Karl Fleming :  Just to touch on your point about it needing to be simple bc she’s an art teacher, rings don’t take very long to clean. One with a halo wouldn’t take any longer than a simple solitaire. If she would be cleaning it anyways because she’s working with materials it might take a few extra seconds longer to get the extra stones. Compare that to the potential time, long term that she will love her ring! I’m sure her satisfaction with the ring would definitely be of higher value long term than saving a few seconds throughout her day. If you can tell she truly likes halos more than solitaires, don’t let some extra stones stop you from getting it.

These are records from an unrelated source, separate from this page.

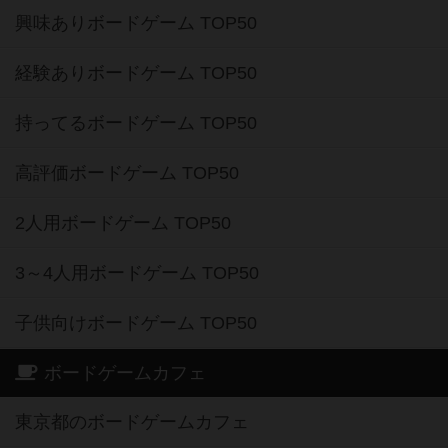
興味ありボードゲーム TOP50
経験ありボードゲーム TOP50
持ってるボードゲーム TOP50
高評価ボードゲーム TOP50
2人用ボードゲーム TOP50
3～4人用ボードゲーム TOP50
子供向けボードゲーム TOP50
ボードゲームカフェ
東京都のボードゲームカフェ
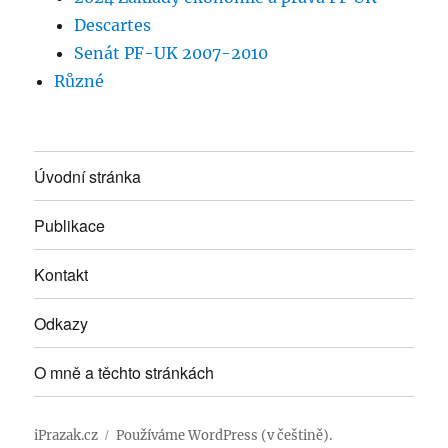
Descartes
Senát PF-UK 2007-2010
Různé
Úvodní stránka
Publikace
Kontakt
Odkazy
O mně a těchto stránkách
iPrazak.cz
Používáme WordPress (v češtině).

Editing to add, is there something in particular that a halo will hinder her with as an art teacher? The materials getting caught in it? Or the halo getting caught on things?

Post # 69
Member
1272 posts
Bumble bee

I think it is nice that you are taking into consideration what will be simple and easy to care for, but to touch on what others have pointed out, the ring should be regarded first and foremost as a symbol of love and your relationship. To start out assuming it will be a burden if it is too fussy (for example, having a halo) is not the point. I would much rather spend an extra minute cleaning a ring I loved versus less time over one that I felt “okay” about.

Also, as an artist (you said your SO was an art teacher), I am usually very particular about my taste in jewelry, so if I were you I would stick very closely to one of the things she has put up on her pinterest.

Post # 70
Member
356 posts
Helper bee

Karl Fleming :  Meganquita :  I didn’t think your comment was sexist at all. I’m often the voice of reason in MY relationship- and he appreciates it just as I suspect Karl’s gf does. Just because the guy happens to be better at something doesn’t mean it stops being true.

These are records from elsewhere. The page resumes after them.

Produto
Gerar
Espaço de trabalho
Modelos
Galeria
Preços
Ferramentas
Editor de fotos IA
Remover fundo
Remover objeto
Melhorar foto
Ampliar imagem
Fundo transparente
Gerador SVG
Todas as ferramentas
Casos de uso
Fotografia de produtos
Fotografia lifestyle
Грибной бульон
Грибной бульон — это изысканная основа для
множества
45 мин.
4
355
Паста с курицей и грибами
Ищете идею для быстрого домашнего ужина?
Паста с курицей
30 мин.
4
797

If she has multiple styles on her Pinterest, that to me says it’s up to you to choose. So go with what you want. She’s lucky who has a guy who cares so much.

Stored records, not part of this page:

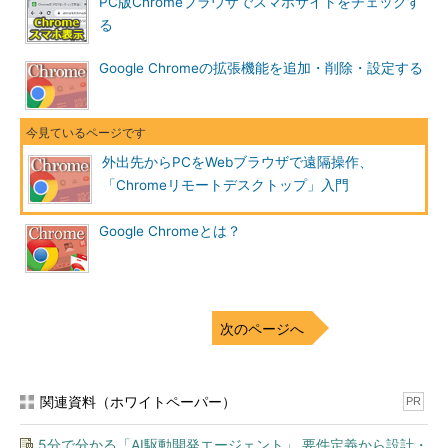
PC版Chromeブラウザでスマホサイトをチェックす
る
Google Chromeの拡張機能を追加・削除・設定する
外出先からPCをWebブラウザで遠隔操作、
「Chromeリモートデスクトップ」入門
Google Chromeとは？
次のページへ
関連資料（ホワイトペーパー）
PR
5分で分かる「AI駆動開発エージェント」 要件定義から設計・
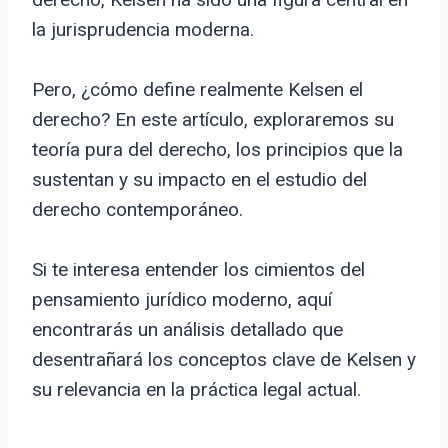
la jurisprudencia moderna.
Pero, ¿cómo define realmente Kelsen el
derecho? En este artículo, exploraremos su
teoría pura del derecho, los principios que la
sustentan y su impacto en el estudio del
derecho contemporáneo.
Si te interesa entender los cimientos del
pensamiento jurídico moderno, aquí
encontrarás un análisis detallado que
desentrañará los conceptos clave de Kelsen y
su relevancia en la práctica legal actual.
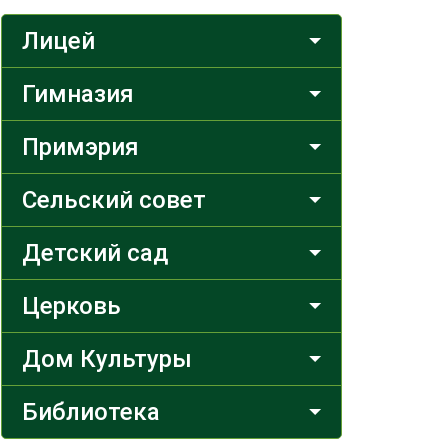
Лицей
Гимназия
Примэрия
Сельский совет
Детский сад
Церковь
Дом Культуры
Библиотека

My advice now? You’ve learned a lot about stones and settings. Go make the decision you’ll be happy with before this thread becomes more than it needs to be. 🙂

 

Post # 72
Member
944 posts
Busy bee
  • Wedding: November 2016

Karl Fleming : Your comment was totally sexist I agree with PP jeez dude i was only trying to help you and no offense if your so confident in knowing what she wants then get it but my personal opinion i think your too focused staying on your lower end of your budget.. Best of luck getting a ring for her 

Post # 73
Member
1743 posts
Bumble bee

I don’t think his comment was sexist at all. Geez people go crazy on these boards.

Post # 74
Member
1607 posts
Bumble bee
  • Wedding: October 2016

Karl Fleming :  canyou get a solitaire in a setting that can easily be converted to a halo? That way if she does want the halo, she can always add it after the fact. 

Just don’t talk her out of the halo if she actually does want it because you are the “voice of reason”. I’m a tad worried her actual preference will be steam rolled by you and what you think is best. My ex husband was like that with my old engagement ring. He got my second choice because HE thought it was better, completely ignoring what my absolute number one choice was. 

Also, if I was an art teacher and getting my hands that messy, I’d take my ring off. So I wouldn’t worry about the cleaning issue.